Opinión

Papel higiénico

Nada mejor que el verano para tumbarse a la sombra de una sombrilla, aun de encaje y seda, como rezaba la mazurca de Luisa Fernanda; zarzuela plagada de deliciosos momentos musicales, como ese mismo, penosamente asociado con un anuncio de ensaladilla del que, con suerte, ya nadie se acuerda, aunque lejos todavía de la infausta simbiosis perpetrada entre el “incarnatus” de la misa en do menor de Mozart y una conocida marca de celulosa.

Ciertamente, poco acertó el refranero este año con eso de “en tiempo de verano, el capote con su amo”. Las temperaturas disfrutadas -es un decir- hasta el momento, invitan a pasear solo de madrugada y ataviados más bien con pareo; esa prenda procedente de Tahití, al igual que la palabra que la designa, utilizada allí para cubrir el cuerpo tanto de hombres como de mujeres y popularizada hasta la náusea en playas de todo el mundo.

Curioso lo poco que ver, al menos inicialmente, con el verbo latino “pareo” (= “aparecer”); de cuyo participio presente, añadiéndole el prefijo “trans-“ (= “a través de”) surge la palabra transparente; lo que, en efecto, tiene ya algo más que ver con un pareo, si consideramos al menos la ligera cualidad de la tela con la que se suele confeccionar, dado el propósito de ese atavío, esto es, cubrir sin abrigar.

Si el verano es tiempo de pareo, de transparencia debiera serlo todo el año; o eso dicen las numerosas normativas ad hoc, de la europea a la local, pasando por la nacional y la autonómica. Pero la transparencia parece haberse convertido en un Santo Grial, ese mítico cáliz donde, según la leyenda, tras usarlo en la última cena, fue recogida la sangre de Cristo en la cruz, y que todo el mundo busca, pero nadie encuentra (aunque hay quien lo sitúa en O Cebreiro).

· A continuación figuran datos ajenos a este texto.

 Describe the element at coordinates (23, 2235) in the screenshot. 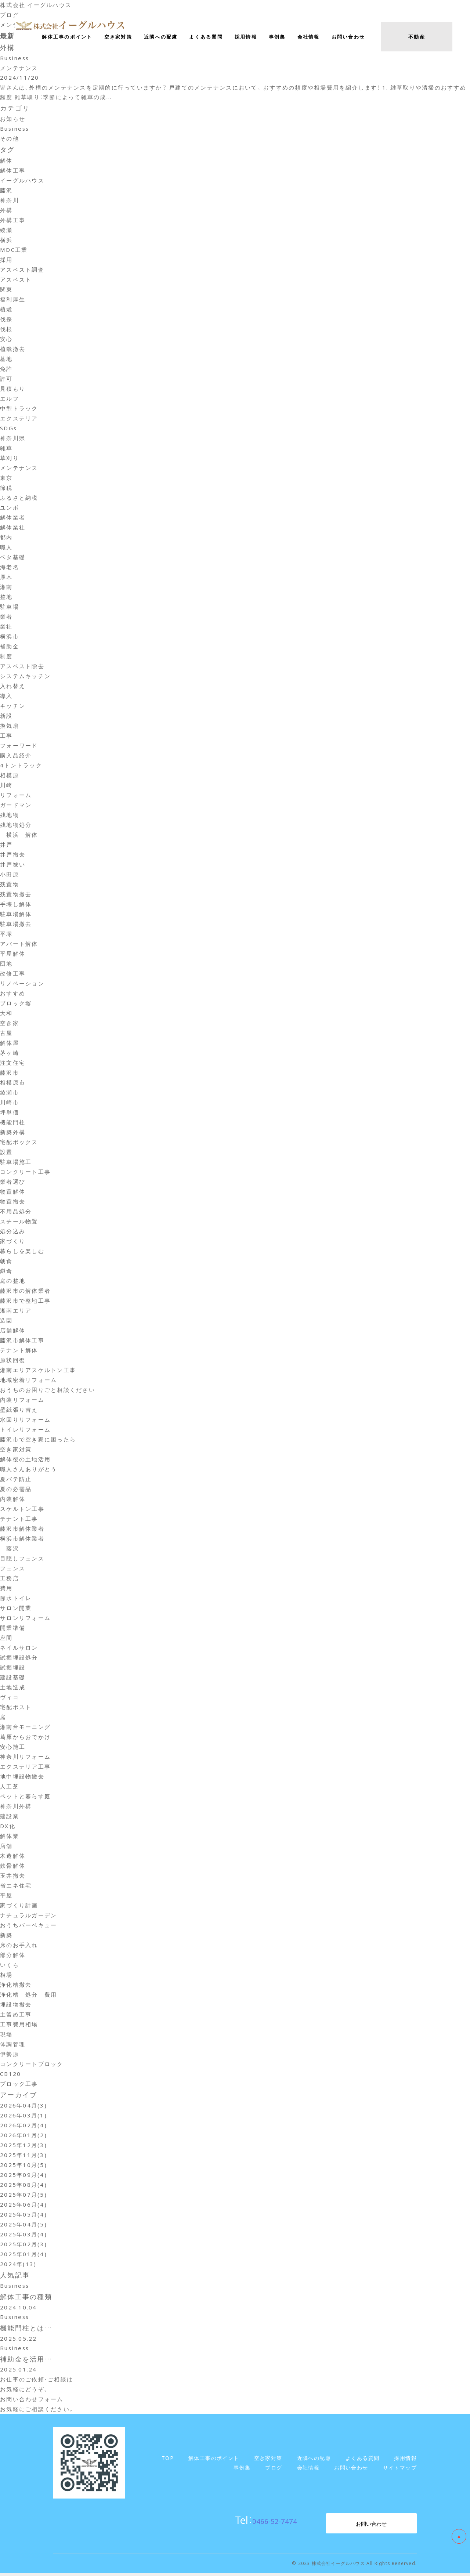

I see `2025年03月(4)` at that location.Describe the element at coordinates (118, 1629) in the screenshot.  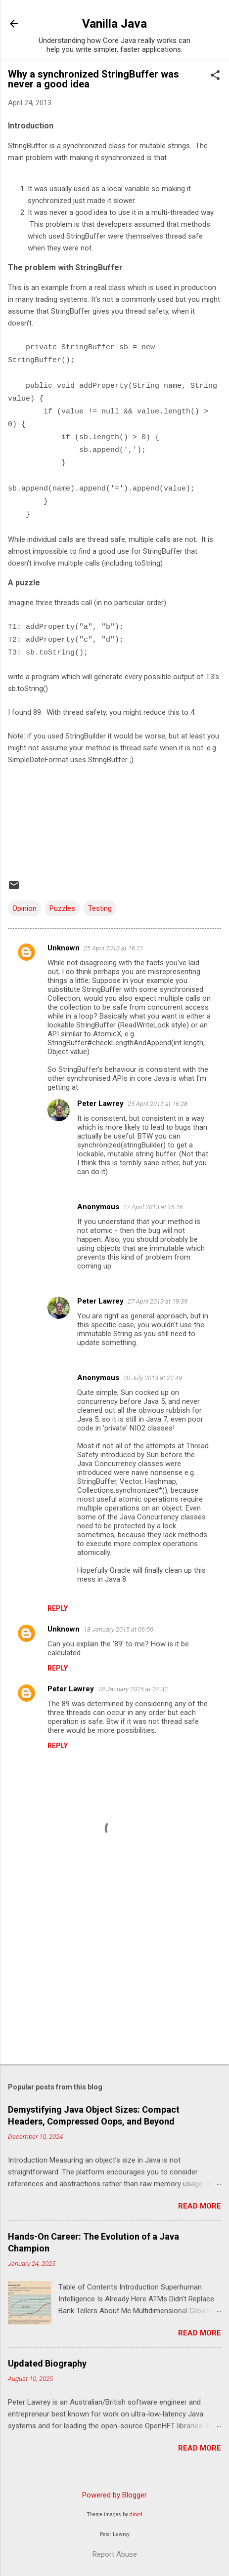
I see `18 January 2015 at 06:56` at that location.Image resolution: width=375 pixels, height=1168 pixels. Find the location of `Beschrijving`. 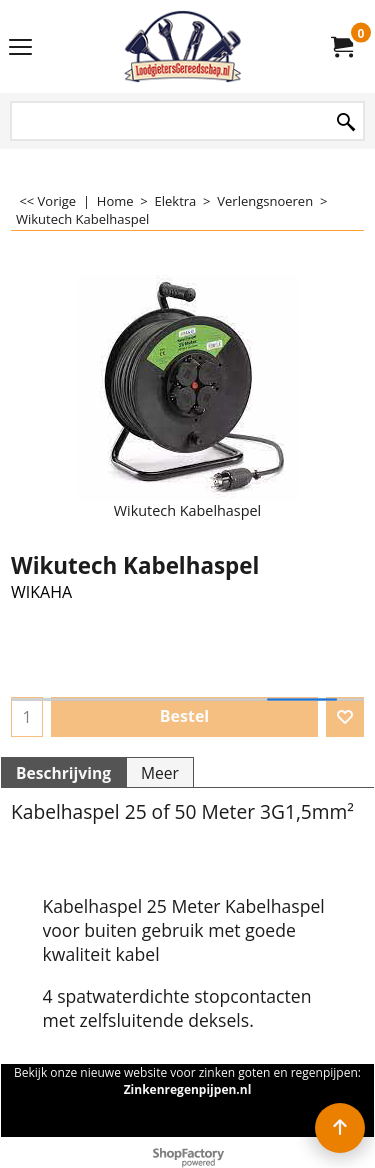

Beschrijving is located at coordinates (63, 773).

De hecho, la obligación de transparencia para los poderes públicos se construye mediante el equivalente derecho de información que corresponde a la ciudadanía, desde dos vertientes: una, imponiendo un deber proactivo a las administraciones para comunicar todo tipo de información relevante sobre sus actividades y las de sus cargos; y otra, haciendo recaer en la propia ciudadanía el impulso para ejercer tal derecho. Cuestión de higiene democrática.

La primera manifestación cristaliza en los denominados “portales de transparencia”, que proliferan en todas las webs de organismos públicos, como los pareos en verano o las setas en otoño; pero cuyo rango de idoneidad en relación con el mandato normativo es tan variado como irregular, según puede advertir cualquiera que lea esta misma columna en su formato digital, accediendo y comparando con su propio navegador.

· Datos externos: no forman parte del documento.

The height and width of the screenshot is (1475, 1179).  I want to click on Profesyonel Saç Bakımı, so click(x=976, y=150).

De ahí que el escaparate más o menos ilustrativo que ofrezca cada portal de transparencia deba completarse, en ocasiones, con una actitud más beligerante de la ciudadanía, ejerciendo su derecho a obtener información, siempre a salvo la eventual tensión con su némesis, la normativa sobre protección de datos personales; todo lo cual requiere la participación en estas tareas de un personal técnico adecuadamente formado al efecto.

Sólo quien nada tiene que ocultar puede permitirse el lujo de la transparencia. Pero ese lujo, por ley, en lo que se refiere a los servicios públicos, implica en realidad una obligación, que tiene su correlativo en un derecho de la ciudadanía. La transparencia cumple una higiénica función democrática, lejos de ese papel cuyo mismo uso a veces le pretenden dar. Ése que anunciaban con música de Mozart. Ese mismo papel.